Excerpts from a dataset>
BEGIN
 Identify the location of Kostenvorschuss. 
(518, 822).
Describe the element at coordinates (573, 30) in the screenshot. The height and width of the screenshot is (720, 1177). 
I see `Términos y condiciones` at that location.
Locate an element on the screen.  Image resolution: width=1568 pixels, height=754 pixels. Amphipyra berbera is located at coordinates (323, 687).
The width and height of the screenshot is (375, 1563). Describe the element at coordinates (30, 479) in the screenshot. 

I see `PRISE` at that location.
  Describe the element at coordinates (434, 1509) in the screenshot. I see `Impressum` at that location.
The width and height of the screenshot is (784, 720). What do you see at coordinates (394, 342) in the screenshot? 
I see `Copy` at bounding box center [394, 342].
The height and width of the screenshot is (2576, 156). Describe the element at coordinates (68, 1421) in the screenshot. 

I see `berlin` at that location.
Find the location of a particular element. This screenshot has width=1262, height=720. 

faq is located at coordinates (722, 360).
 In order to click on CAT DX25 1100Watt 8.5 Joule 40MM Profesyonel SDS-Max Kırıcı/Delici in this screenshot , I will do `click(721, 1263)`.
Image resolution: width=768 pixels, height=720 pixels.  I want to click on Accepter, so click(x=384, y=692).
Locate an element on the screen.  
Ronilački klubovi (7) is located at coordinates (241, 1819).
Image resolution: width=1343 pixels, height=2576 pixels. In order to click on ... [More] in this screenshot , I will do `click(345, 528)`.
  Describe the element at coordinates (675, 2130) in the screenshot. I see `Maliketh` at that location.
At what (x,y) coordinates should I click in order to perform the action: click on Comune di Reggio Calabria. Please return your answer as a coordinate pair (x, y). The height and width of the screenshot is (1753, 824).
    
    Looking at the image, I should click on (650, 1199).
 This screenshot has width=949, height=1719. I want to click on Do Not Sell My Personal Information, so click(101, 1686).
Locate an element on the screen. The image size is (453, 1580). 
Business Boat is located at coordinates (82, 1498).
END
TASK PROMPT> No line may be left out; the records are to be transcribed in full.

SOLUTION TO THIS TASK>
 Identify the location of Kostenvorschuss. 
(518, 822).
Describe the element at coordinates (573, 30) in the screenshot. The height and width of the screenshot is (720, 1177). 
I see `Términos y condiciones` at that location.
Locate an element on the screen.  Image resolution: width=1568 pixels, height=754 pixels. Amphipyra berbera is located at coordinates (323, 687).
The width and height of the screenshot is (375, 1563). Describe the element at coordinates (30, 479) in the screenshot. 

I see `PRISE` at that location.
  Describe the element at coordinates (434, 1509) in the screenshot. I see `Impressum` at that location.
The width and height of the screenshot is (784, 720). What do you see at coordinates (394, 342) in the screenshot? 
I see `Copy` at bounding box center [394, 342].
The height and width of the screenshot is (2576, 156). Describe the element at coordinates (68, 1421) in the screenshot. 

I see `berlin` at that location.
Find the location of a particular element. This screenshot has width=1262, height=720. 

faq is located at coordinates (722, 360).
 In order to click on CAT DX25 1100Watt 8.5 Joule 40MM Profesyonel SDS-Max Kırıcı/Delici in this screenshot , I will do `click(721, 1263)`.
Image resolution: width=768 pixels, height=720 pixels.  I want to click on Accepter, so click(x=384, y=692).
Locate an element on the screen.  
Ronilački klubovi (7) is located at coordinates (241, 1819).
Image resolution: width=1343 pixels, height=2576 pixels. In order to click on ... [More] in this screenshot , I will do `click(345, 528)`.
  Describe the element at coordinates (675, 2130) in the screenshot. I see `Maliketh` at that location.
At what (x,y) coordinates should I click in order to perform the action: click on Comune di Reggio Calabria. Please return your answer as a coordinate pair (x, y). The height and width of the screenshot is (1753, 824).
    
    Looking at the image, I should click on (650, 1199).
 This screenshot has width=949, height=1719. I want to click on Do Not Sell My Personal Information, so click(101, 1686).
Locate an element on the screen. The image size is (453, 1580). 
Business Boat is located at coordinates (82, 1498).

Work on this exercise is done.